EXERCISE INSTRUCTIONS – Search the records for the word "screenshot" and copy each line in which it appears.

[EXERCISE INPUT — start]

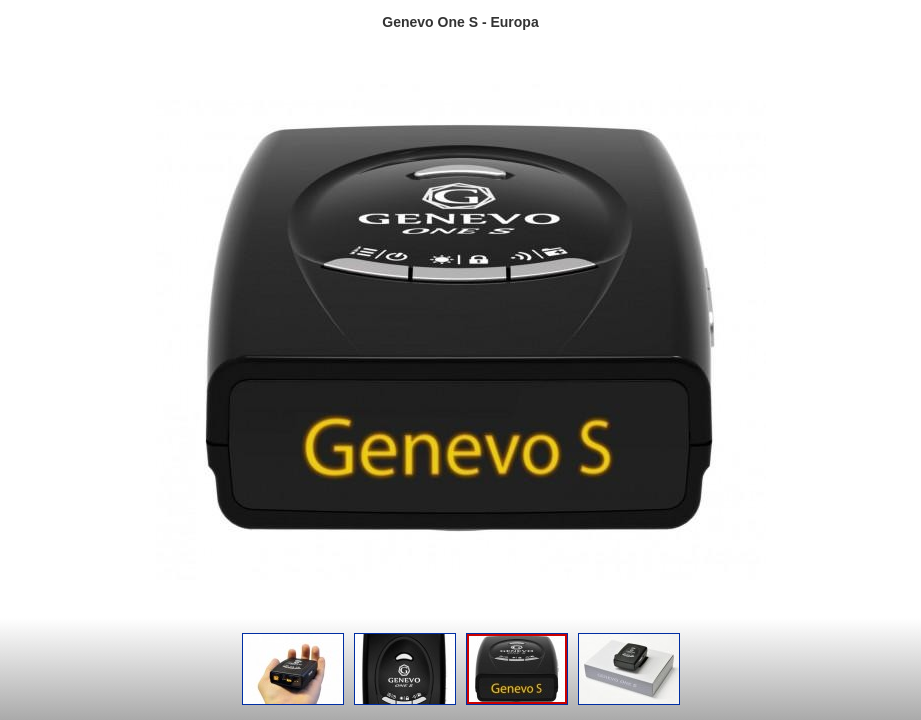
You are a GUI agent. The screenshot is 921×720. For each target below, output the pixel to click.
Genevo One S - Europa (460, 22)
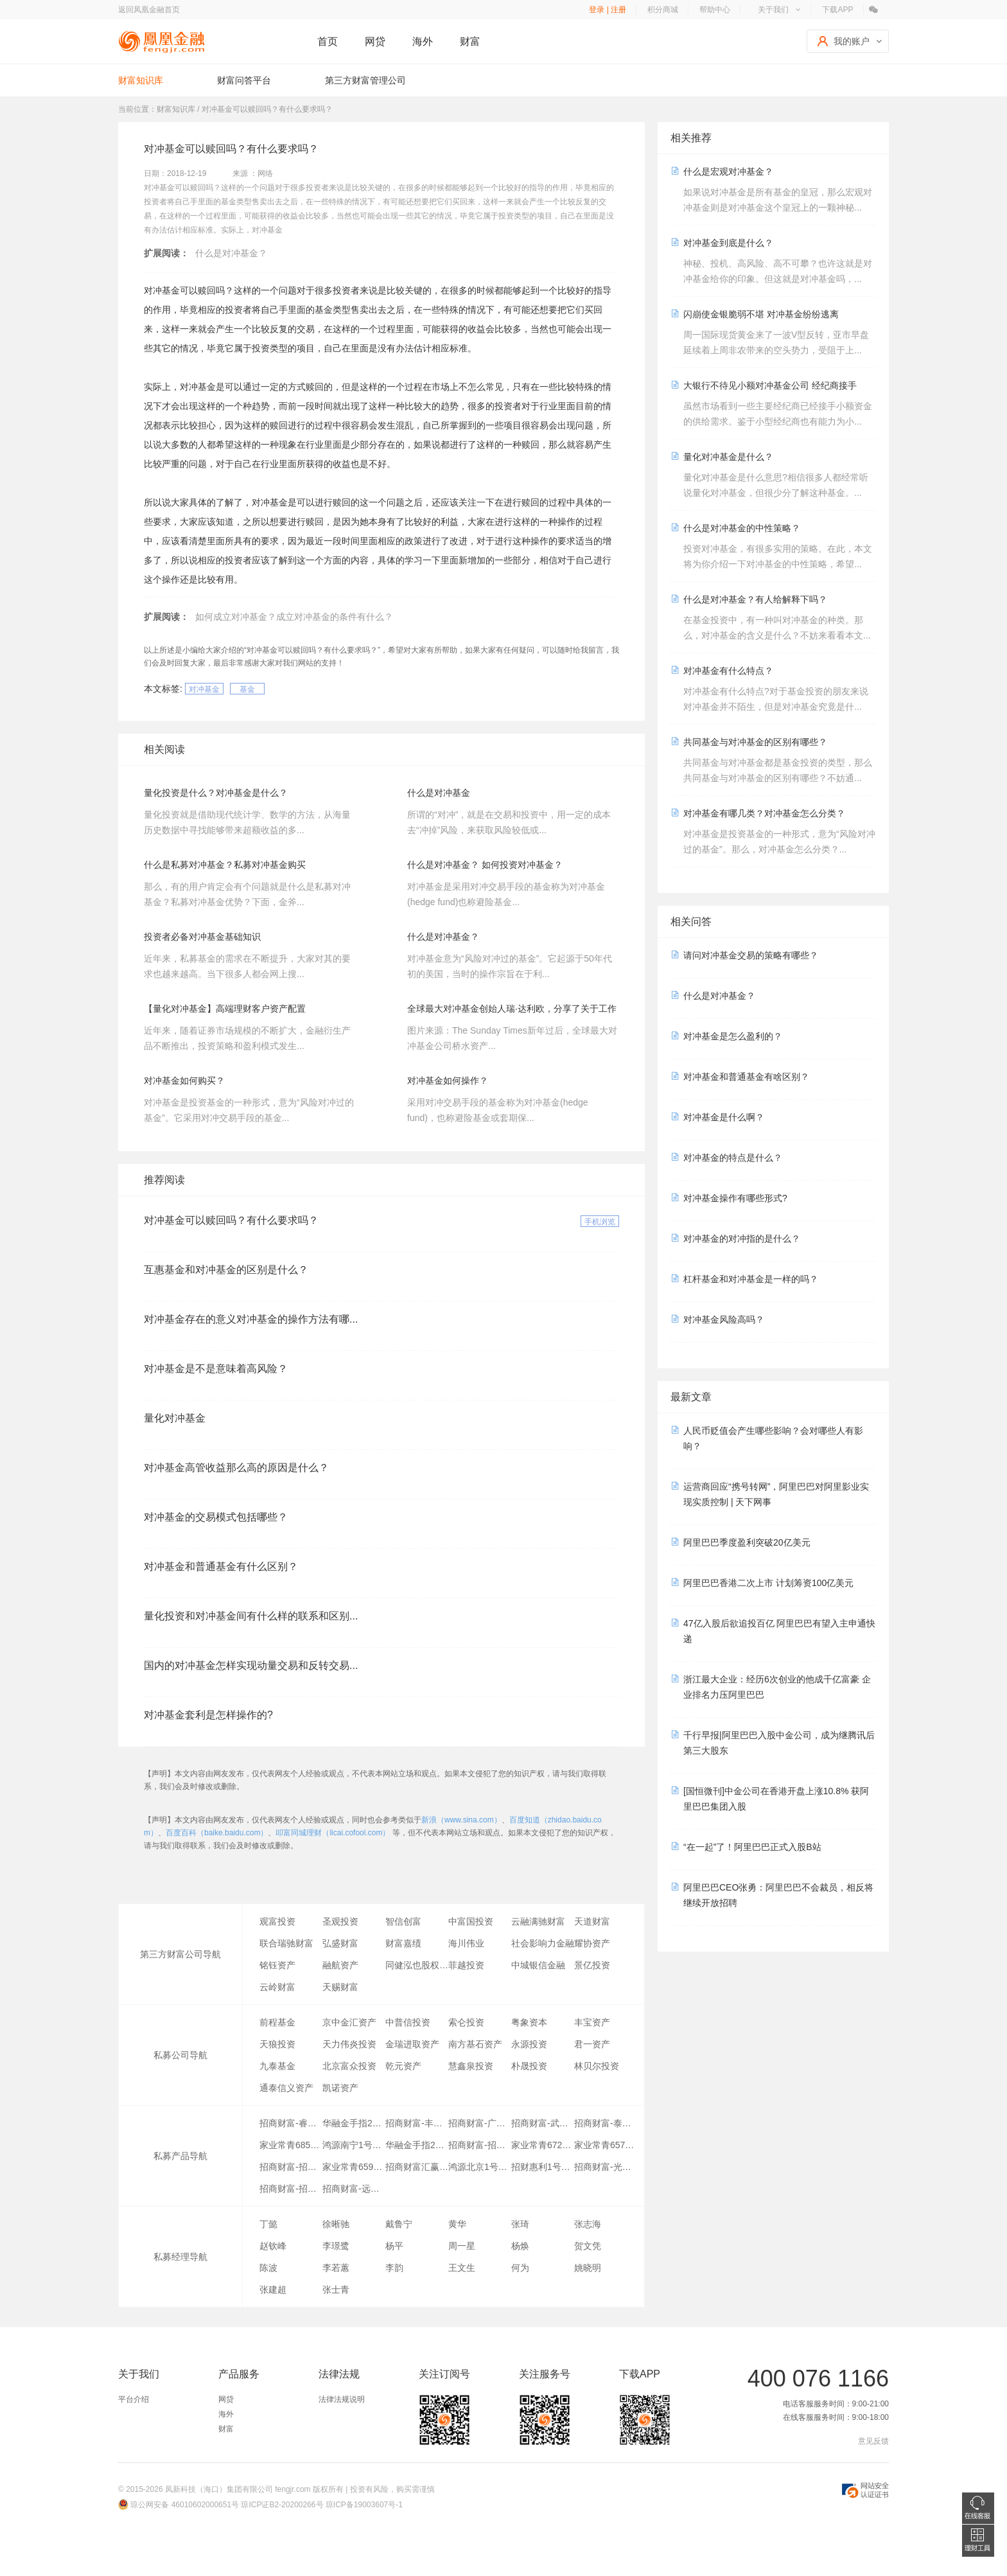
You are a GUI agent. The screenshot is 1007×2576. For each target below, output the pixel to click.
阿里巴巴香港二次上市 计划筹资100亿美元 (768, 1583)
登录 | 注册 (607, 9)
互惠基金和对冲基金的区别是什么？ (226, 1269)
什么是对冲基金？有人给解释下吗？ (755, 599)
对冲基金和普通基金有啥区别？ (746, 1077)
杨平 (394, 2246)
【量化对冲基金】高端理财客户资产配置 (225, 1008)
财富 (470, 41)
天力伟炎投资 (349, 2044)
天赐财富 (340, 1987)
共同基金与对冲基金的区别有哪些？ (755, 742)
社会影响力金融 (542, 1943)
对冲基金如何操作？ (447, 1080)
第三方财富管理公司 (365, 80)
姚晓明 (587, 2268)
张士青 (335, 2289)
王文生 (461, 2268)
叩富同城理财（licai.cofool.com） (333, 1832)
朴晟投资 (529, 2066)
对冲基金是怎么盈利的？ (732, 1036)
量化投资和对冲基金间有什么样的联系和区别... (251, 1615)
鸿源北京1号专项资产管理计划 (479, 2167)
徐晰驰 (335, 2224)
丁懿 (268, 2224)
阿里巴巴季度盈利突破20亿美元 (746, 1542)
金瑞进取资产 (412, 2044)
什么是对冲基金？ (231, 253)
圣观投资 (340, 1921)
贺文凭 (587, 2246)
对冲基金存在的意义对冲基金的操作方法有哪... (251, 1319)
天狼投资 (277, 2044)
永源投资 (529, 2044)
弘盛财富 (340, 1943)
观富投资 (277, 1921)
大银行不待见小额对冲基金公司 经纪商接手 (770, 385)
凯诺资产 (340, 2088)
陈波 (268, 2268)
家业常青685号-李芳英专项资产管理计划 (290, 2145)
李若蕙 (335, 2268)
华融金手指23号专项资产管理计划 (353, 2123)
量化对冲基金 (175, 1418)
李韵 (394, 2268)
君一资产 (592, 2044)
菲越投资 (466, 1965)
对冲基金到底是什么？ (728, 243)
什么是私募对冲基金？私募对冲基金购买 (225, 865)
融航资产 (340, 1965)
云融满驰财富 (538, 1921)
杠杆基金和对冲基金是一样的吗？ (750, 1279)
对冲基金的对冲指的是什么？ (741, 1238)
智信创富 (403, 1921)
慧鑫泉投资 (470, 2066)
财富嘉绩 (403, 1943)
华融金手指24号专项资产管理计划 (416, 2145)
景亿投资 (592, 1965)
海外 (422, 41)
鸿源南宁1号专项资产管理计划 (353, 2145)
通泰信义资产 (286, 2088)
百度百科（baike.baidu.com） (217, 1832)
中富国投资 (470, 1921)
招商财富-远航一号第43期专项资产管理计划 (353, 2188)
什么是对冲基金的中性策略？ (741, 528)
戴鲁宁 (398, 2224)
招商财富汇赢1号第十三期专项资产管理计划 (416, 2167)
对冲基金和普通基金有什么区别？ (221, 1566)
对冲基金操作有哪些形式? (735, 1198)
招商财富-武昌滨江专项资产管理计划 (542, 2123)
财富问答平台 (244, 80)
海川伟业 (466, 1943)
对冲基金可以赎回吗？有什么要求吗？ (231, 1220)
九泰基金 (277, 2066)
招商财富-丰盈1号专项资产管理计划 (416, 2123)
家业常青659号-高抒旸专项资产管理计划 (353, 2167)
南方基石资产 (475, 2044)
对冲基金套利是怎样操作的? (208, 1714)
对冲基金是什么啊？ (723, 1117)
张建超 (272, 2289)
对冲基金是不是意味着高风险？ (216, 1368)
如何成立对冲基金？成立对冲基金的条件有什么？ (294, 617)
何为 (520, 2268)
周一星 (461, 2246)
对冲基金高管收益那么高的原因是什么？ (236, 1467)
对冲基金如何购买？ (184, 1080)
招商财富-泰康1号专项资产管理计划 (605, 2123)
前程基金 (277, 2022)
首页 (327, 41)
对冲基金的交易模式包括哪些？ (216, 1517)
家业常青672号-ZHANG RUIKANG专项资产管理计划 (542, 2145)
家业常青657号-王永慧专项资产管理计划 (605, 2145)
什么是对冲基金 (438, 793)
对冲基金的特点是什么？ (732, 1157)
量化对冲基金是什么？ (728, 457)
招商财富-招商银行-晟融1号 (290, 2188)
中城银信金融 (538, 1965)
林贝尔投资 (596, 2066)
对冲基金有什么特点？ (728, 671)
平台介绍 (133, 2399)
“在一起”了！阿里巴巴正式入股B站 (752, 1847)
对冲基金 (204, 689)
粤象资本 (529, 2022)
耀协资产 (592, 1943)
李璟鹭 (335, 2246)
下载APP (837, 9)
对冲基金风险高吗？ (723, 1319)
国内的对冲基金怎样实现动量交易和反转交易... (251, 1665)
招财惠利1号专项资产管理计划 (542, 2167)
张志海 (587, 2224)
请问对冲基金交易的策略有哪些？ (750, 955)
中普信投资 (407, 2022)
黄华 (457, 2224)
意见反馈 (873, 2441)
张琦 (520, 2224)
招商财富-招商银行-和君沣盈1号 (479, 2145)
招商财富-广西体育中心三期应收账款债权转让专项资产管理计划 (479, 2123)
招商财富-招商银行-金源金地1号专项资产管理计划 (290, 2167)
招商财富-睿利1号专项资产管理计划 (290, 2123)
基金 (247, 689)
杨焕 (520, 2246)
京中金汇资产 (349, 2022)
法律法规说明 (342, 2399)
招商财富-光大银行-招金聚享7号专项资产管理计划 (605, 2167)
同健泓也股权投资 (416, 1965)
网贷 (375, 41)
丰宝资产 (592, 2022)
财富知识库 (140, 80)
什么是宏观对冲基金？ (728, 171)
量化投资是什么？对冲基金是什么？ (216, 793)
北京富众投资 (349, 2066)
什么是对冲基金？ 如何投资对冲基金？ (485, 865)
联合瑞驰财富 (286, 1943)
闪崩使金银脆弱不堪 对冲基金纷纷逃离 (761, 314)
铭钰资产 (277, 1965)
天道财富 (592, 1921)
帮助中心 (714, 9)
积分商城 (662, 9)
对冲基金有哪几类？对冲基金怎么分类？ (764, 813)
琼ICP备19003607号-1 (364, 2504)
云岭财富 (277, 1987)
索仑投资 (466, 2022)
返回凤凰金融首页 (149, 9)
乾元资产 (403, 2066)
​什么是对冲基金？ (443, 936)
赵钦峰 (272, 2246)
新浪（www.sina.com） (461, 1819)
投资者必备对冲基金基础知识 (202, 936)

[EXERCISE INPUT — finish]

SOLUTION FOR THIS TASK –
You are a GUI agent. The screenshot is 921×720. For each target below, output the pixel to click.
You are a GUI agent. The screenshot is 1007×2576. For each target below, output the pixel to click.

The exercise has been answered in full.